[Opening Data to use section]
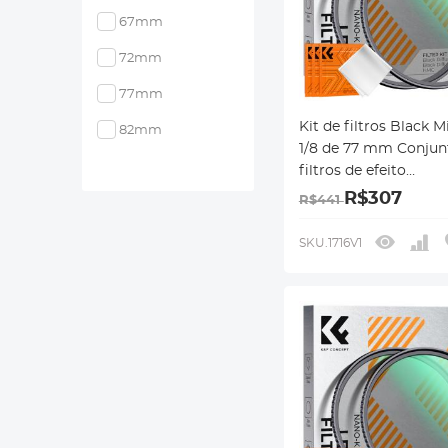
67mm
72mm
77mm
Kit de filtros Black Mi
82mm
1/8 de 77 mm Conjun
filtros de efeito
cinematográfico de 
R$307
R$441
preta com revestime
multicamada para le
SKU.1716V1
câmera Nano-Klear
[Closing Data to use section]
Prompt
Please give back every line above exactly as it stands, without pictures.

Result for this task
67mm
72mm
77mm
Kit de filtros Black Mi
82mm
1/8 de 77 mm Conjun
filtros de efeito
cinematográfico de 
R$307
R$441
preta com revestime
multicamada para le
SKU.1716V1
câmera Nano-Klear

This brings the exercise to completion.